Have you ever thought about how you think?

Think back to your first memory: do you remember it vividly or does it all seem a bit confusing? If you can recall details about the movie that you watched last night much more easily than your very first memory, most of us can relate.

Photo: iStockphoto.com (SIphotography).

My first memory almost seems like a dream — I remember being in the backyard of the house where I grew up. For me, it’s much easier to recall what I did yesterday in much clearer detail than that long-ago memory.

Understanding what happens in your brain when you’re forming a new memory or learning a new task is part of my work as a graduate student at the University of Saskatchewan (USask). Learning and memory are important thought processes that control how you look at and change what’s happening around you.

Think of the memory part of the brain as a cluttered shelf that is filled with childhood toys, random facts and skills that you’ve picked up over your lifetime.
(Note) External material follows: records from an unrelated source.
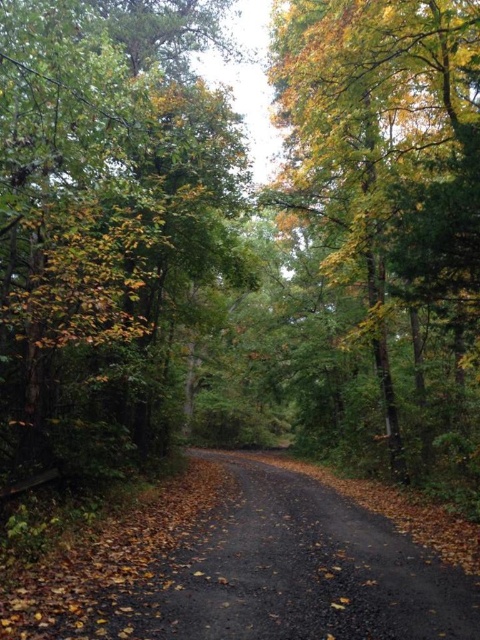 Between point (143, 173) and point (400, 547), which one is positioned in front?

Point (400, 547)

Does green matte tree at center appear over black asphalt road at center?

Yes, green matte tree at center is above black asphalt road at center.

Who is more forward, (x=134, y=321) or (x=321, y=496)?

Positioned in front is point (x=134, y=321).

Locate an element on the screen. The image size is (480, 640). green matte tree at center is located at coordinates (104, 220).

Can you confirm if green leafy tree at upper right is thinner than black asphalt road at center?

Incorrect, green leafy tree at upper right's width is not less than black asphalt road at center's.

Who is taller, green leafy tree at upper right or black asphalt road at center?

Standing taller between the two is green leafy tree at upper right.

Between point (445, 195) and point (336, 595), which one is positioned in front?

Point (336, 595) is more forward.

The height and width of the screenshot is (640, 480). I want to click on green leafy tree at upper right, so click(393, 195).

Is green matte tree at center to the left of green leafy tree at upper right from the viewer's perspective?

Indeed, green matte tree at center is positioned on the left side of green leafy tree at upper right.

Can you confirm if green matte tree at center is shorter than green leafy tree at upper right?

Correct, green matte tree at center is not as tall as green leafy tree at upper right.

Is point (169, 32) closer to camera compared to point (430, 260)?

No, it is not.

Where is `green matte tree at center`? green matte tree at center is located at coordinates [104, 220]. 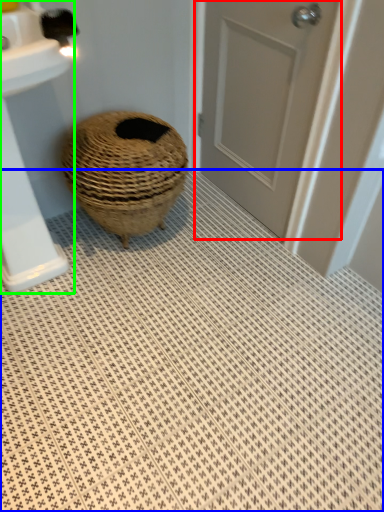 Question: Based on their relative distances, which object is farther from door (highlighted by a red box)? Choose from bath mat (highlighted by a blue box) and sink (highlighted by a green box).

Choices:
 (A) bath mat
 (B) sink

Answer: (B) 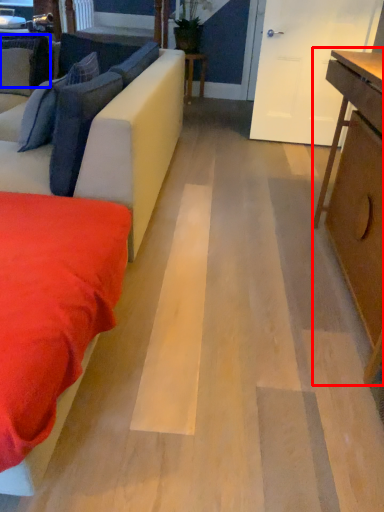 Question: Which object appears farthest to the camera in this image, table (highlighted by a red box) or pillow (highlighted by a blue box)?

Choices:
 (A) table
 (B) pillow

Answer: (B) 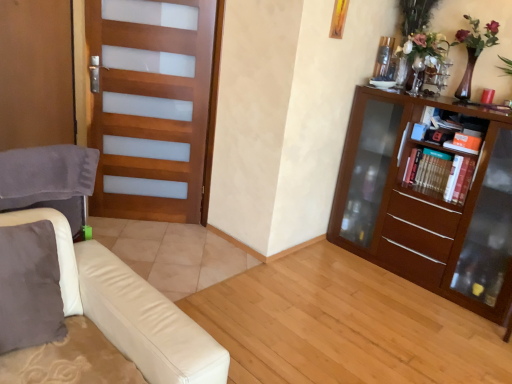 Question: Is velvet gray swivel chair at left oriented towards wooden screen door at left?

Choices:
 (A) yes
 (B) no

Answer: (A)

Question: From the image's perspective, does velvet gray swivel chair at left appear lower than wooden screen door at left?

Choices:
 (A) yes
 (B) no

Answer: (A)

Question: Can you confirm if velvet gray swivel chair at left is wider than wooden screen door at left?

Choices:
 (A) yes
 (B) no

Answer: (A)

Question: Does velvet gray swivel chair at left have a larger size compared to wooden screen door at left?

Choices:
 (A) yes
 (B) no

Answer: (B)

Question: Is velvet gray swivel chair at left smaller than wooden screen door at left?

Choices:
 (A) yes
 (B) no

Answer: (A)

Question: From a real-world perspective, is velvet gray swivel chair at left under wooden screen door at left?

Choices:
 (A) no
 (B) yes

Answer: (B)

Question: Does wooden bookshelf at right have a lesser height compared to hardcover books at right?

Choices:
 (A) no
 (B) yes

Answer: (B)

Question: Does wooden bookshelf at right appear on the right side of hardcover books at right?

Choices:
 (A) no
 (B) yes

Answer: (A)

Question: Can you confirm if wooden bookshelf at right is positioned to the left of hardcover books at right?

Choices:
 (A) no
 (B) yes

Answer: (B)

Question: Can you see wooden bookshelf at right touching hardcover books at right?

Choices:
 (A) yes
 (B) no

Answer: (A)

Question: From a real-world perspective, is wooden bookshelf at right located higher than hardcover books at right?

Choices:
 (A) no
 (B) yes

Answer: (A)

Question: Are wooden bookshelf at right and hardcover books at right far apart?

Choices:
 (A) no
 (B) yes

Answer: (A)

Question: From a real-world perspective, is wooden screen door at left on wooden bookshelf at right?

Choices:
 (A) yes
 (B) no

Answer: (A) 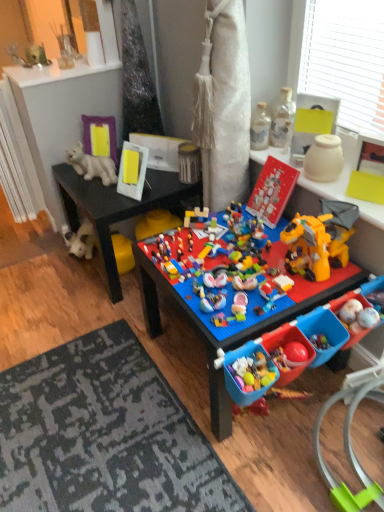 Where is `unoccupied area in front of black matte desk at center`? unoccupied area in front of black matte desk at center is located at coordinates (98, 333). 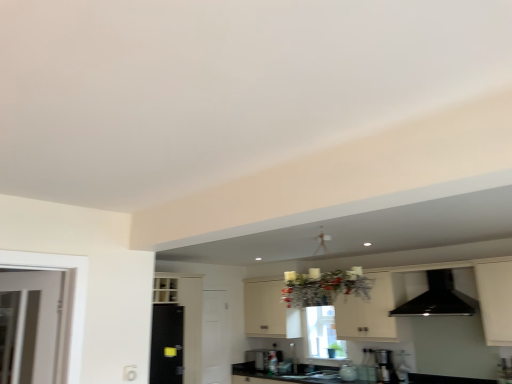 Question: Is black glossy sink at center, placed as the first sink when sorted from bottom to top, to the left of metallic silver toaster at center from the viewer's perspective?

Choices:
 (A) no
 (B) yes

Answer: (A)

Question: Does black glossy sink at center, which is the second sink from top to bottom, touch metallic silver toaster at center?

Choices:
 (A) no
 (B) yes

Answer: (A)

Question: Considering the relative sizes of black glossy sink at center, which is the second sink from top to bottom, and metallic silver toaster at center in the image provided, is black glossy sink at center, which is the second sink from top to bottom, wider than metallic silver toaster at center?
While this shelf doesn’t really have any more room to add anything else, you can still rearrange the old things on the shelf to add something new.

This analogy is similar to what scientists think happens in the brain. Researchers who study the brain think of learning as the rewiring of the brain due to an experience, and memory occurs at these changed wires. This process of changing connections in the brain is called “synaptic plasticity.” Scientists think synaptic plasticity explains how all the cells in the brain can change to create new memories and learn new tasks. 

My research focuses on the connection between the increase in memory disorders and high sugar diets that doctors are seeing in recent years. I’m looking at lithium, a common drug used to treat mood disorders, and its effects on synaptic plasticity-related brain events in mice that have been eating a lot of sugar.

More specifically, I’m studying the long-term form of synaptic plasticity, which changes the state of the brain cells to either increase or decrease for more than 30 minutes. The increase in brain activity is called “long-term potentiation” while the decrease in brain activity is known as “long-term depression.”

In the lab, I can induce potentiation and depression in a mouse brain using tiny electrodes that stimulate and record the brain. This allows me to mimic what’s going on in the brain during synaptic plasticity, which allows me to perform experiments to further understand the cellular mechanism of learning and memory.

The brain will alternate between long term-potentiation and long-term depression to change and control how you interact with the world. In some cases, this controlled action between the increased and decreased states in the brain becomes unbalanced and can have a disruptive effect on learning and memory.

In previous studies, researchers have connected this unbalanced state of synaptic plasticity to mood and memory disorders. Scientists have found that the cells in the brain are changed similarly between these two diseases.

I’m observing the effects of lithium on synaptic plasticity because it changes memory and other cognitive abilities. My research may provide further evidence that lithium is a potential treatment for memory disease, such as Alzheimer’s disease, because of the effects it has on synaptic plasticity.

Synaptic plasticity is an important event in the brain that allows you to remember the movie you watched last night. It allows you to create new memories without forgetting the older memories by rearranging the connections in the brain via synaptic plasticity. Because human physicians have recently witnessed an alarming increase in memory-related conditions — such as Alzheimer’s disease — in their patients, the need to better understand the cellular mechanisms of learning and memory has become so much more important.

Hannah Wark of Regina, Sask., is a health science graduate student who is studying neurobiology at the University of Saskatchewan.